Your objective | Go through the data and retrieve each line that includes the string "coudre".

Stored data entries
▬▬▬▬▬▬▬▬▬▬

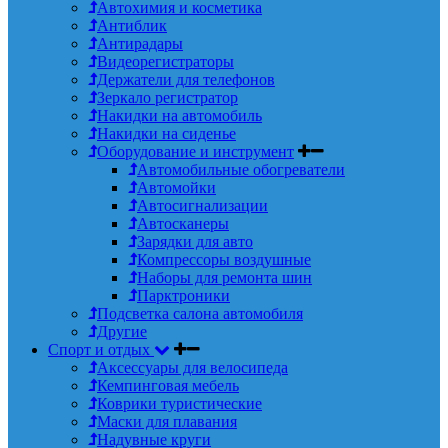
Автохимия и косметика
Антиблик
Антирадары
Видеорегистраторы
Держатели для телефонов
Зеркало регистратор
Накидки на автомобиль
Накидки на сиденье
Оборудование и инструмент
Автомобильные обогреватели
Автомойки
Автосигнализации
Автосканеры
Зарядки для авто
Компрессоры воздушные
Наборы для ремонта шин
Парктроники
Подсветка салона автомобиля
Другие
Спорт и отдых
Аксессуары для велосипеда
Кемпинговая мебель
Коврики туристические
Маски для плавания
Надувные круги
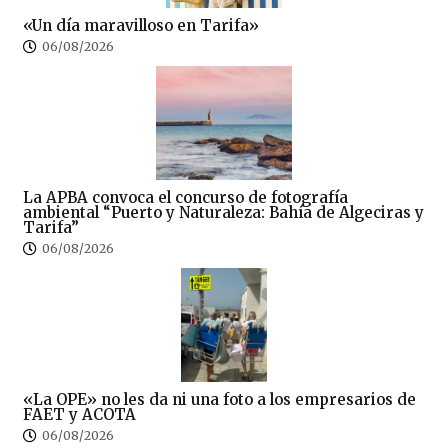
«Un día maravilloso en Tarifa»
06/08/2026
La APBA convoca el concurso de fotografía
ambiental “Puerto y Naturaleza: Bahía de Algeciras y
Tarifa”
06/08/2026
«La OPE» no les da ni una foto a los empresarios de
FAET y ACOTA
06/08/2026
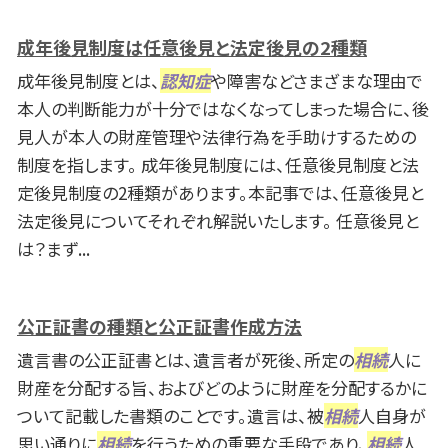
成年後見制度は任意後見と法定後見の2種類
成年後見制度とは、
認知症
や障害などさまざまな理由で
本人の判断能力が十分ではなくなってしまった場合に、後
見人が本人の財産管理や法律行為を手助けするための
制度を指します。 成年後見制度には、任意後見制度と法
定後見制度の2種類があります。本記事では、任意後見と
法定後見についてそれぞれ解説いたします。 任意後見と
は？まず...
公正証書の種類と公正証書作成方法
遺言書の公正証書とは、遺言者が死後、所定の
相続
人に
財産を分配する旨、およびどのように財産を分配するかに
ついて記載した書類のことです。遺言は、被
相続
人自身が
思い通りに
相続
を行うための重要な手段であり、
相続
人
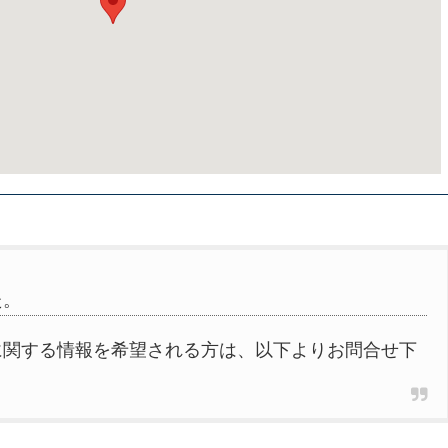
た。
に関する情報を希望される方は、以下よりお問合せ下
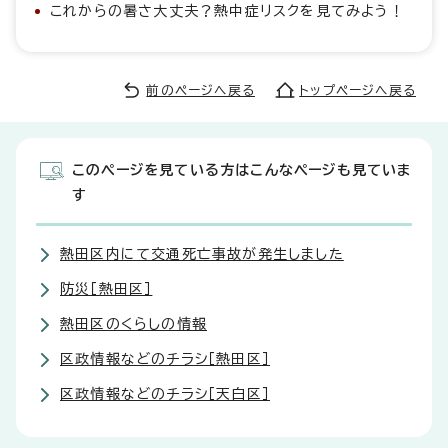
これからの暑さ大丈夫？熱中症リスクを見てみよう！
前のページへ戻る
トップページへ戻る
このページを見ている方はこんなページも見ていま
す
熱田区内にて交通死亡事故が発生しました
防災［熱田区］
熱田区のくらしの情報
区政情報などのチラシ［熱田区］
区政情報などのチラシ［天白区］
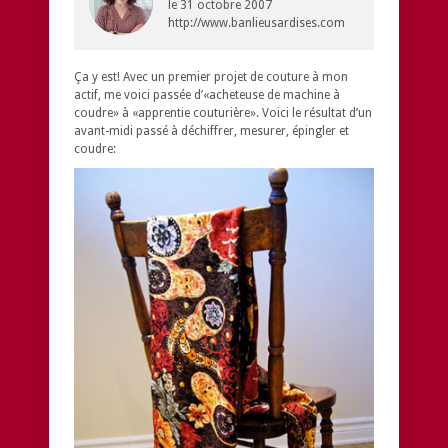
le
31 octobre 2007
http://www.banlieusardises.com
Ça y est! Avec un premier projet de couture à mon
actif, me voici passée d’«acheteuse de machine à
coudre» à «apprentie couturière». Voici le résultat d’un
avant-midi passé à déchiffrer, mesurer, épingler et
coudre:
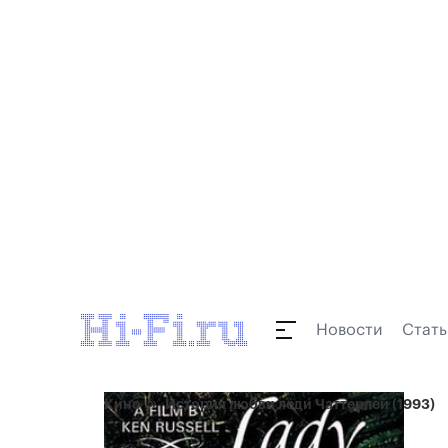
Новости
Стать
Кино
История любви леди Чаттерлей (1993)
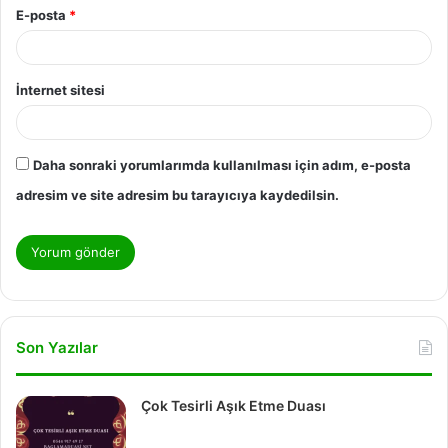
E-posta
*
İnternet sitesi
Daha sonraki yorumlarımda kullanılması için adım, e-posta
adresim ve site adresim bu tarayıcıya kaydedilsin.
Son Yazılar
Çok Tesirli Aşık Etme Duası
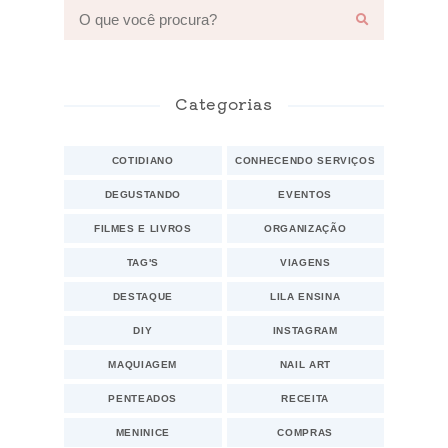
Categorias
COTIDIANO
CONHECENDO SERVIÇOS
DEGUSTANDO
EVENTOS
FILMES E LIVROS
ORGANIZAÇÃO
TAG'S
VIAGENS
DESTAQUE
LILA ENSINA
DIY
INSTAGRAM
MAQUIAGEM
NAIL ART
PENTEADOS
RECEITA
MENINICE
COMPRAS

▬▬▬▬▬▬▬▬▬▬

Problem solution |
coudre» à «apprentie couturière». Voici le résultat d’un
coudre:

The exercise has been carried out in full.